Black youth were more than four times as likely as white ones to be detained or committed to a juvenile facility, according to a report released this month by The Sentencing Project, which also noted that the Black-white disparity in detention and incarceration declined since it last analyzed the data. The newest report is based on the 36,479 youth in a total of 1,510 detention centers, youth prisons, residential treatment centers and youth homes as of October 2019; the prior analysis was conducted in 2015.
Latinx youth were 28% and Native American youth were more than three times as likely to be detained or committed to juvenile facilities as their white peers, according to The Sentencing Project.
These were among the additional findings of those three separate reports, which also detailed which states had the highest racial disparities among justice-involved youth:
- In the 11 states with at least 8,000 Native American youth, in general, there was a 10% spike in the disparity between Native American versus white juvenile detentions and commitments.
- In North Carolina and California, the Native American-white juvenile detention and commitment gap widened.
- In Montana, New Mexico and Texas, the Native American-white gap narrowed.
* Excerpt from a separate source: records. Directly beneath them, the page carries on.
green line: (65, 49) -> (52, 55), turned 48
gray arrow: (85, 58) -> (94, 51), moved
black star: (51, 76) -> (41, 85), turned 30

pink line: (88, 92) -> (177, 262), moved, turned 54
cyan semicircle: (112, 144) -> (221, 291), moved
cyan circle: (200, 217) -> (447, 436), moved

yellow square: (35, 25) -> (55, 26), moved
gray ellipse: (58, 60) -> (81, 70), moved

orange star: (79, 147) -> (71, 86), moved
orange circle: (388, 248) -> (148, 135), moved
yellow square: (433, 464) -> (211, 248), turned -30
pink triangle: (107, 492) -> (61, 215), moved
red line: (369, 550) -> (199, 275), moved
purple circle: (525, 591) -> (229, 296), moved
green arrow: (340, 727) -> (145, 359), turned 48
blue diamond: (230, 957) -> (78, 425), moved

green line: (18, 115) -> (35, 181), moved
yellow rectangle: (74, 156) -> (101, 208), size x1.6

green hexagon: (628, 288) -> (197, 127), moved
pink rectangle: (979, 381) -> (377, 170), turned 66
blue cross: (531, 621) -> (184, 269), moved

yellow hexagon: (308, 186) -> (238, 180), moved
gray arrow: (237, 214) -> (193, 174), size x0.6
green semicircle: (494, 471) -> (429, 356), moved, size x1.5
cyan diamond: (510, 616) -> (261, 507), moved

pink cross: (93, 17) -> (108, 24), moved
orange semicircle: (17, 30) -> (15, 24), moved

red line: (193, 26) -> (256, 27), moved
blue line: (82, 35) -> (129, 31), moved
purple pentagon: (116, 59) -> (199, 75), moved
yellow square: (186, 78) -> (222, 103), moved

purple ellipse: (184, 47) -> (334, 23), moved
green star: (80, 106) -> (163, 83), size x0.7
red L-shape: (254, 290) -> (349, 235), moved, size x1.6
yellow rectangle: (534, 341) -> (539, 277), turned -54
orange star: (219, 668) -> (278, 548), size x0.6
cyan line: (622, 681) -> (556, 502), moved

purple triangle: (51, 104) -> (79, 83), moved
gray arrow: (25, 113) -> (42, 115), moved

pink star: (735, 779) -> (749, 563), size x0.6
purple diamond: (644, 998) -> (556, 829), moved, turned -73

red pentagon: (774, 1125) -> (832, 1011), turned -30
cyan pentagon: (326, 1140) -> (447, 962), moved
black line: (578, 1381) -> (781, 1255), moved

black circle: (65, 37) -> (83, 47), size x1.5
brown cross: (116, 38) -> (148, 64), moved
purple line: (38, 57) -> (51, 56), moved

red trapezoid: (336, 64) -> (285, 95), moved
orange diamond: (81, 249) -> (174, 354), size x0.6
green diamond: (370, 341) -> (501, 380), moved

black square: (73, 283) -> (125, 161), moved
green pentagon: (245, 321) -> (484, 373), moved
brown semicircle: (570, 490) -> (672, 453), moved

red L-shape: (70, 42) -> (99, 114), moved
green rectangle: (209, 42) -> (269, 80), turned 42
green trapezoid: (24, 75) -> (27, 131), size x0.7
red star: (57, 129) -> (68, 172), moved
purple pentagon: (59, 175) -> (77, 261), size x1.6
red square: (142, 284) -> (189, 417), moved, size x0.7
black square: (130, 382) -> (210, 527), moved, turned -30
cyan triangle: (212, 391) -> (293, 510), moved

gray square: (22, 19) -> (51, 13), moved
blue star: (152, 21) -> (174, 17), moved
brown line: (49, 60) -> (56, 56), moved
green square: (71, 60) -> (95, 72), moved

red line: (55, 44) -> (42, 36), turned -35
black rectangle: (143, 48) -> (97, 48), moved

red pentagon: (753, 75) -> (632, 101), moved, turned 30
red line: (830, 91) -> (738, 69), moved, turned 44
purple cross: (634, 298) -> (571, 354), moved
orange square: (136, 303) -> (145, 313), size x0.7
- Latinx youth had an 80% higher incarceration than their white peers.
- In Maryland, Tennessee, Texas, Virginia and Washington, which are among the 42 states where Latinx youth live, those youth were 50% more likely to be detained or committed than their white peers.
- Florida, Missouri, New Mexico, Pennsylvania and Rhode Island narrowed their Latinx-white gap.
- The Black-white juvenile detention and commitment gap grew by 10% in 11 states and fell by 10% in 23 states.